Brief:
Go to the line holding "Путешествен" in the data below and repeat it exactly, then each line after it up to and including the one holding "e që kanë të bëjnë me të drejtat e fëmijëve.". Omit pictures.

Task material:
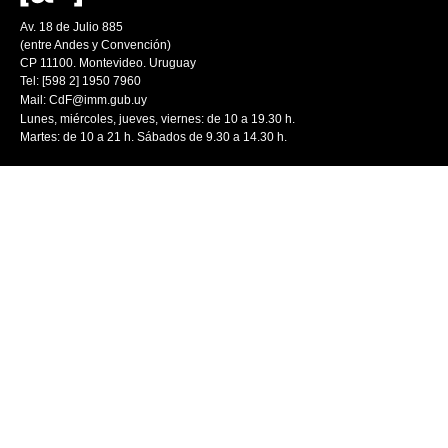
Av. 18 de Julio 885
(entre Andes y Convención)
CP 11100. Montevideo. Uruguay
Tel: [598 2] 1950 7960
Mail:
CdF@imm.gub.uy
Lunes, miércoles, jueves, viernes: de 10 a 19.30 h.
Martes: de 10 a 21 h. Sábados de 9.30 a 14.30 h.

--

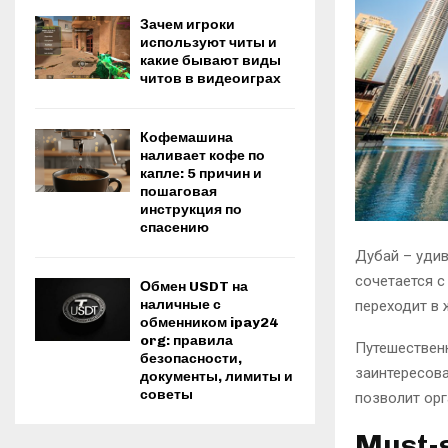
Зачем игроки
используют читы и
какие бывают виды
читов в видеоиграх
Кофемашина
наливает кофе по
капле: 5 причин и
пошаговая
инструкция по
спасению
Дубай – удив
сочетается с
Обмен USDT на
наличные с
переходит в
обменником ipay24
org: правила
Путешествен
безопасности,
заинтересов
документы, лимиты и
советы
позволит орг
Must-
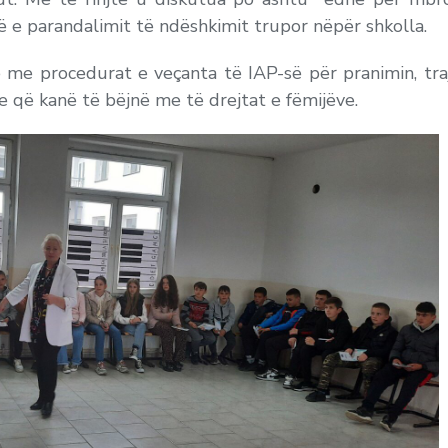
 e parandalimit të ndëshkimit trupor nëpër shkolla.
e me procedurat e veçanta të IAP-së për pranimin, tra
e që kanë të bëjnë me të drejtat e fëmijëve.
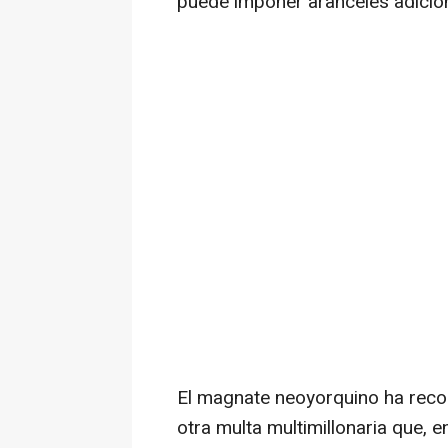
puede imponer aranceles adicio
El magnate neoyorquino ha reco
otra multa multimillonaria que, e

Answer box:
Путешествен
безопасности,
заинтересов
документы, лимиты и
советы
позволит орг
Must-
 e parandalimit të ndëshkimit trupor nëpër shkolla.
e me procedurat e veçanta të IAP-së për pranimin, tra
e që kanë të bëjnë me të drejtat e fëmijëve.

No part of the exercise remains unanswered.